The simplest approach is with do notation. You could define an auxiliary function to pass to hPutDocument:

doGrep :: Handle -> IO ()
doGrep h =
    do
        str <- readProcess "grep" ["-n",s,"camera2.owl"] ""
        hPutStrLn h str

tryA (arrIO (\s -> hPutDocument doGrep))

One way to think of it is that it allows you to convert an IO String to a String, but only within the scope of the do block, and the entire do block ends up having an IO type - IO () in this case.

You can't convert an IO String to a String in an arbitrary context, because Haskell's type system is designed to stop you from treating impure values that come from external sources being treated as pure - the IO type indicates that the value may have come from doing some kind of IO.

You can also use the >>= operator (pronounced "bind") directly in your call to hPutDocument:

hPutDocument (\h -> readProcess "grep" ["-n",s,"camera2.owl"] ""
                       >>= \str -> hPutrStrLn h str)

>>= has this type:

(>>=) :: IO a -> (a -> IO b) -> IO b

In this particular case, a = String and b = ().
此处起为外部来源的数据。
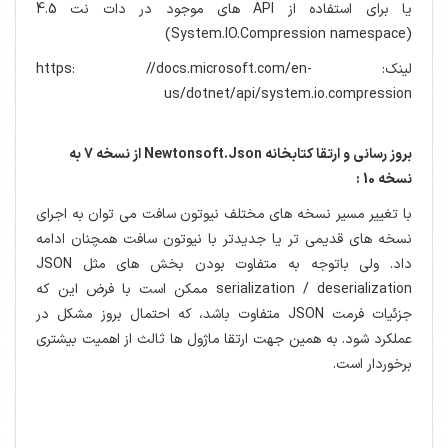
یا برای استفاده از API های موجود در دات نت 4.5
(System.IO.Compression namespace)
لینک: https: //docs.microsoft.com/en-
us/dotnet/api/system.io.compression
بروز رسانی و ارتقا کتابخانه Newtonsoft.Json از نسخه 7 به
نسخه 10 :
با تغییر مسیر نسخه های مختلف نیوتون سافت می توان به اجرای
نسخه های قدیمی تر یا جدیدتر با نیوتون سافت همچنان ادامه
داد. ولی باتوجه به متفاوت بودن بخش های مثل JSON
serialization / deserialization ممکن است با فرض این که
جزئیات فرمت JSON متفاوت باشد، که احتمال بروز مشکل در
عملکرد شود. به همین جهت ارتقا ماژول ها ثالث از اهمیت بیشتری
برخوردار است.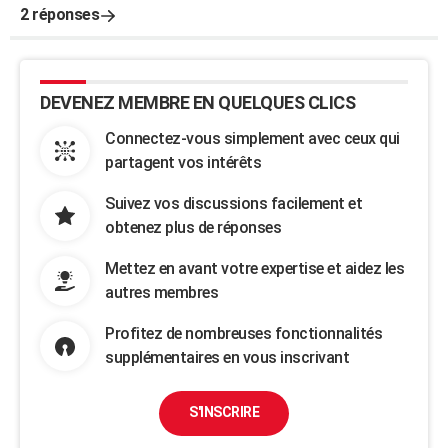
2 réponses
DEVENEZ MEMBRE EN QUELQUES CLICS
Connectez-vous simplement avec ceux qui
partagent vos intérêts
Suivez vos discussions facilement et
obtenez plus de réponses
Mettez en avant votre expertise et aidez les
autres membres
Profitez de nombreuses fonctionnalités
supplémentaires en vous inscrivant
S'INSCRIRE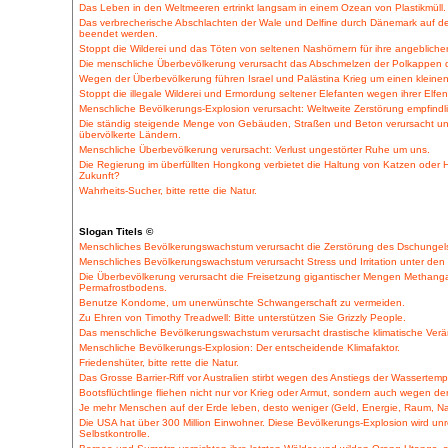
Das Leben in den Weltmeeren ertrinkt langsam in einem Ozean von Plastikmüll.
Das verbrecherische Abschlachten der Wale und Delfine durch Dänemark auf den
beendet werden.
Stoppt die Wilderei und das Töten von seltenen Nashörnern für ihre angebliche
Die menschliche Überbevölkerung verursacht das Abschmelzen der Polkappen 
Wegen der Überbevölkerung führen Israel und Palästina Krieg um einen kleinen
Stoppt die illegale Wilderei und Ermordung seltener Elefanten wegen ihrer Elfe
Menschliche Bevölkerungs-Explosion verursacht: Weltweite Zerstörung empfind
Die ständig steigende Menge von Gebäuden, Straßen und Beton verursacht une
übervölkerte Ländern.
Menschliche Überbevölkerung verursacht: Verlust ungestörter Ruhe um uns.
Die Regierung im überfüllten Hongkong verbietet die Haltung von Katzen oder
Zukunft?
Wahrheits-Sucher, bitte rette die Natur.
Slogan Titels ©
Menschliches Bevölkerungswachstum verursacht die Zerstörung des Dschungels,
Menschliches Bevölkerungswachstum verursacht Stress und Irritation unter den
Die Überbevölkerung verursacht die Freisetzung gigantischer Mengen Methanga
Permafrostbodens.
Benutze Kondome, um unerwünschte Schwangerschaft zu vermeiden.
Zu Ehren von Timothy Treadwell: Bitte unterstützen Sie Grizzly People.
Das menschliche Bevölkerungswachstum verursacht drastische klimatische Ver
Menschliche Bevölkerungs-Explosion: Der entscheidende Klimafaktor.
Friedenshüter, bitte rette die Natur.
Das Grosse Barrier-Riff vor Australien stirbt wegen des Anstiegs der Wassertemp
Bootsflüchtlinge fliehen nicht nur vor Krieg oder Armut, sondern auch wegen d
Je mehr Menschen auf der Erde leben, desto weniger (Geld, Energie, Raum, Nahr
Die USA hat über 300 Million Einwohner. Diese Bevölkerungs-Explosion wird unr
Selbstkontrolle.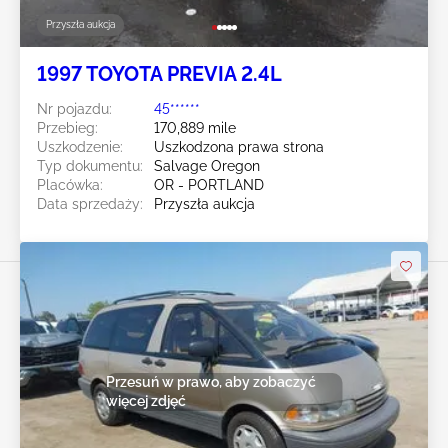
Przyszła aukcja
1997 TOYOTA PREVIA 2.4L
Nr pojazdu:
45******
Przebieg:
170,889 mile
Uszkodzenie:
Uszkodzona prawa strona
Typ dokumentu:
Salvage Oregon
Placówka:
OR - PORTLAND
Data sprzedaży:
Przyszła aukcja
Przesuń w prawo, aby zobaczyć
więcej zdjęć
So here >>= takes the IO String produced by readProcess ... and passes it to the second argument, which is a function that takes a String and produces an IO (). The overall result is the IO () produced by the second function.

The notation \str -> hPutStrLn h str defines an anonymous function (a "lambda") that takes str as an argument and produces the result of hPutStrLn h str.

The do notation above is actually translated ("desugared") to this by the compiler.

In this particular instance you can also shorten \str -> hPutrStrLn h str to just hPutStrLn h, and you could also use the reverse bind operator =<< to produce something as close as possible to your original code:

hPutDocument (\h -> hPutStrLn h =<< readProcess "grep" ["-n",s,"camera2.owl"] "")

Shortening \str -> hPutStrLn h str works because of partial application ("currying"). A function that takes multiple arguments can be just given some of them (in order), giving back a function that expects the remaining arguments.

Since hPutStrLn has type Handle -> String -> IO (), hPutStrLn h has type String -> IO (), so long as h has type Handle.

这篇关于带有IO字符串的hPutStrLn？的文章就介绍到这了，希望我们推荐的答案对大家有所帮助，也希望大家多多支持IT屋！